-- Required action --
The data below should be retyped exactly, with the pictures left out.

-- Exercise materials --
§

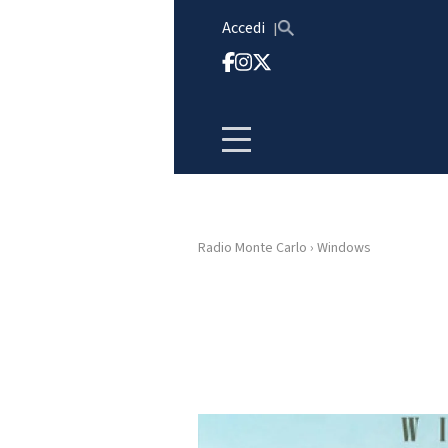
Vai al contenuto
Accedi
Radio Monte Carlo
›
Windows
HOME
RADIO
WEB
RADIO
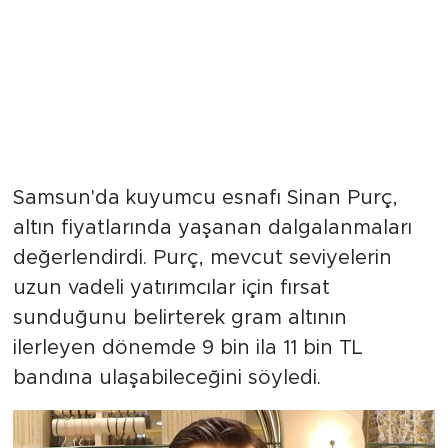
Samsun'da kuyumcu esnafı Sinan Purç,
altın fiyatlarında yaşanan dalgalanmaları
değerlendirdi. Purç, mevcut seviyelerin
uzun vadeli yatırımcılar için fırsat
sunduğunu belirterek gram altının
ilerleyen dönemde 9 bin ila 11 bin TL
bandına ulaşabileceğini söyledi.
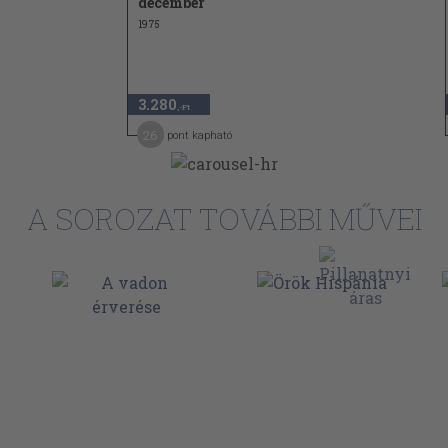
december
1975
3.280
,-Ft
26
pont kapható
A SOROZAT TOVÁBBI MŰVEI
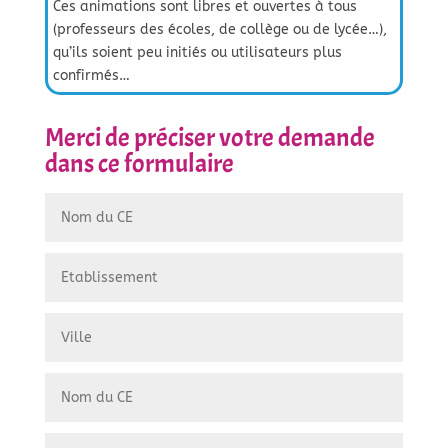
Ces animations sont libres et ouvertes à tous
(professeurs des écoles, de collège ou de lycée…),
qu’ils soient peu initiés ou utilisateurs plus
confirmés…
Merci de préciser votre demande
dans ce formulaire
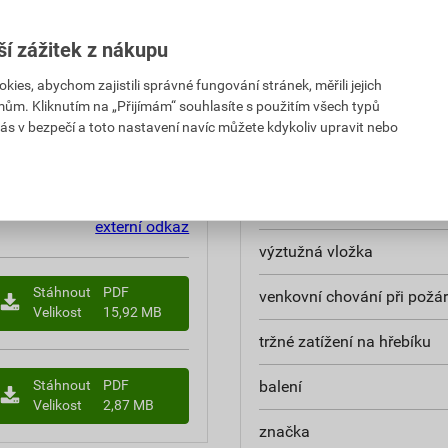
 za bal.
s DPH za bal.
reakce na oheň
ší zážitek z nákupu
4,40 Kč
416,72 Kč
pevnost v tahu podélně
es, abychom zajistili správné fungování stránek, měřili jejich
PH za m²
s DPH za m²
mům. Kliknutím na „Přijímám“ souhlasíte s použitím všech typů
pevnost v tahu příčně
ás v bezpečí a toto nastavení navíc můžete kdykoliv upravit nebo
tažnost podélně
tažnost příčně
externí odkaz
výztužná vložka
Stáhnout
PDF
venkovní chování při požá
Velikost
15,92 MB
tržné zatížení na hřebíku
Stáhnout
PDF
balení
Velikost
2,87 MB
značka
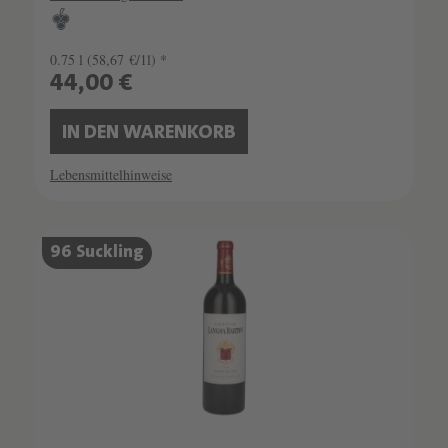
0.75 l
(58,67 €/1l) *
44,00 €
IN DEN WARENKORB
Lebensmittelhinweise
96 Suckling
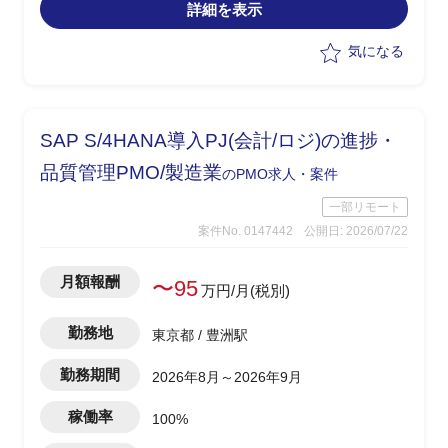
詳細を表示
・本社IT推進部への報告資料（進捗サマ
リー・課題一覧）の作成・更新
気になる
・ベンダー／グループ会社間の調整事項
の取りまとめおよび議事録作成
・課題・リスク発生時の関係者へのエス
カレーション支援
SAP S/4HANA導入PJ(会計/ロジ)の進捗・
・プロジェクト計画書・WBS・スケジュ
ール管理の主体的な運用、予算・コスト
品質管理PMO/製造業
のPMO求人・案件
管理のサポート
一部リモート
案件No. 0147442
公開日: 2026/07/22
月額報酬
〜95
万円/月(税別)
勤務地
東京都 / 豊洲駅
勤務期間
2026年8月～2026年9月
稼働率
100%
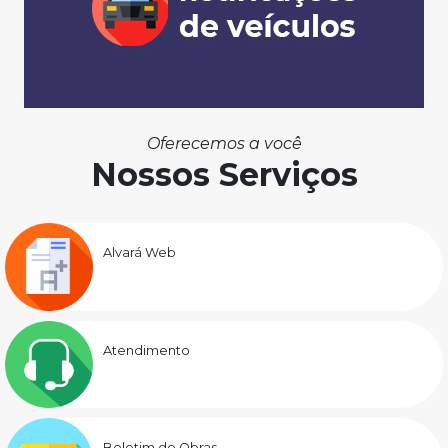
Oferecemos a você
Nossos Serviços
Alvará Web
Atendimento
Boletim de Obras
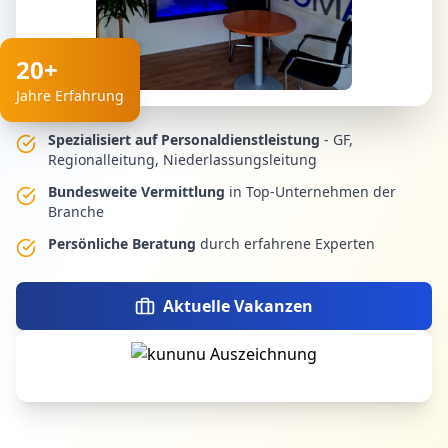
20+
Jahre Erfahrung
Spezialisiert auf Personaldienstleistung
- GF,
Regionalleitung, Niederlassungsleitung
Bundesweite Vermittlung
in Top-Unternehmen der
Branche
Persönliche Beratung
durch erfahrene Experten
Aktuelle Vakanzen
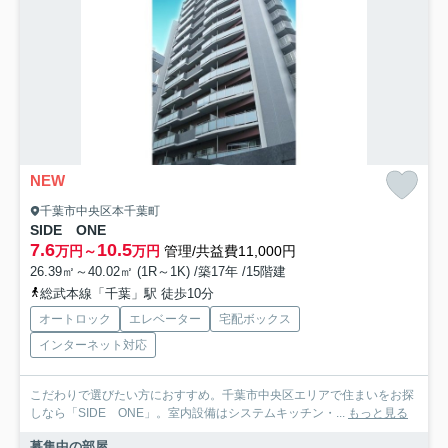
NEW
千葉市中央区本千葉町
SIDE ONE
7.6
10.5
万円～
万円
管理/共益費11,000円
26.39㎡～40.02㎡ (1R～1K) /築17年 /15階建
総武本線「千葉」駅 徒歩10分
オートロック
エレベーター
宅配ボックス
インターネット対応
こだわりで選びたい方におすすめ。千葉市中央区エリアで住まいをお探
しなら「SIDE ONE」。室内設備はシステムキッチン・...
もっと見る
募集中の部屋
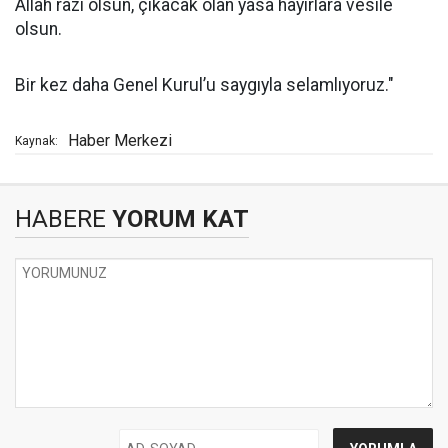
Allah razı olsun, çıkacak olan yasa hayırlara vesile
olsun.
Bir kez daha Genel Kurul’u saygıyla selamlıyoruz."
Haber Merkezi
Kaynak:
HABERE
YORUM KAT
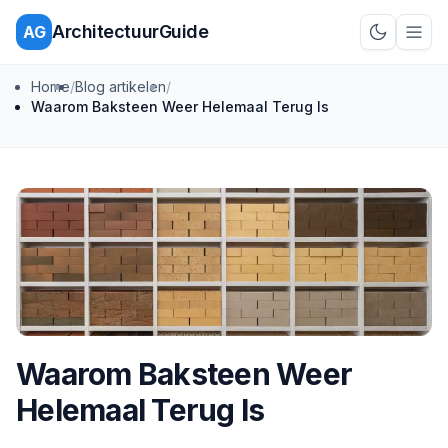
ArchitectuurGuide
AG
Schakel d
Home
/
Blog artikelen
/
Waarom Baksteen Weer Helemaal Terug Is
Waarom Baksteen Weer
Helemaal Terug Is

§

-- Written response --
Vai al contenuto
Accedi
Radio Monte Carlo
›
Windows
HOME
RADIO
WEB
RADIO
Samsun'da kuyumcu esnafı Sinan Purç,
altın fiyatlarında yaşanan dalgalanmaları
değerlendirdi. Purç, mevcut seviyelerin
uzun vadeli yatırımcılar için fırsat
sunduğunu belirterek gram altının
ilerleyen dönemde 9 bin ila 11 bin TL
bandına ulaşabileceğini söyledi.
december
1975
3.280
,-Ft
26
pont kapható
A SOROZAT TOVÁBBI MŰVEI
Ces animations sont libres et ouvertes à tous
(professeurs des écoles, de collège ou de lycée…),
qu’ils soient peu initiés ou utilisateurs plus
confirmés…
Merci de préciser votre demande
dans ce formulaire
 za bal.
s DPH za bal.
reakce na oheň
ší zážitek z nákupu
4,40 Kč
416,72 Kč
pevnost v tahu podélně
es, abychom zajistili správné fungování stránek, měřili jejich
PH za m²
s DPH za m²
mům. Kliknutím na „Přijímám“ souhlasíte s použitím všech typů
pevnost v tahu příčně
ás v bezpečí a toto nastavení navíc můžete kdykoliv upravit nebo
tažnost podélně
tažnost příčně
externí odkaz
výztužná vložka
Stáhnout
PDF
venkovní chování při požá
Velikost
15,92 MB
tržné zatížení na hřebíku
Stáhnout
PDF
balení
Velikost
2,87 MB
značka
0.75 l
(58,67 €/1l) *
44,00 €
IN DEN WARENKORB
Lebensmittelhinweise
96 Suckling
詳細を表示
・本社IT推進部への報告資料（進捗サマ
リー・課題一覧）の作成・更新
気になる
・ベンダー／グループ会社間の調整事項
の取りまとめおよび議事録作成
・課題・リスク発生時の関係者へのエス
カレーション支援
SAP S/4HANA導入PJ(会計/ロジ)の進捗・
・プロジェクト計画書・WBS・スケジュ
ール管理の主体的な運用、予算・コスト
品質管理PMO/製造業
のPMO求人・案件
管理のサポート
一部リモート
案件No. 0147442
公開日: 2026/07/22
月額報酬
〜95
万円/月(税別)
勤務地
東京都 / 豊洲駅
勤務期間
2026年8月～2026年9月
稼働率
100%
Oferecemos a você
Nossos Serviços
Alvará Web
Atendimento
Boletim de Obras
20+
Jahre Erfahrung
Spezialisiert auf Personaldienstleistung
- GF,
Regionalleitung, Niederlassungsleitung
Bundesweite Vermittlung
in Top-Unternehmen der
Branche
Persönliche Beratung
durch erfahrene Experten
Aktuelle Vakanzen
NEW
千葉市中央区本千葉町
SIDE ONE
7.6
10.5
万円～
万円
管理/共益費11,000円
26.39㎡～40.02㎡ (1R～1K) /築17年 /15階建
総武本線「千葉」駅 徒歩10分
オートロック
エレベーター
宅配ボックス
インターネット対応
こだわりで選びたい方におすすめ。千葉市中央区エリアで住まいをお探
しなら「SIDE ONE」。室内設備はシステムキッチン・...
もっと見る
募集中の部屋
Allah razı olsun, çıkacak olan yasa hayırlara vesile
olsun.
Bir kez daha Genel Kurul’u saygıyla selamlıyoruz."
Haber Merkezi
Kaynak:
HABERE
YORUM KAT
ArchitectuurGuide
AG
Schakel d
Home
/
Blog artikelen
/
Waarom Baksteen Weer Helemaal Terug Is
Waarom Baksteen Weer
Helemaal Terug Is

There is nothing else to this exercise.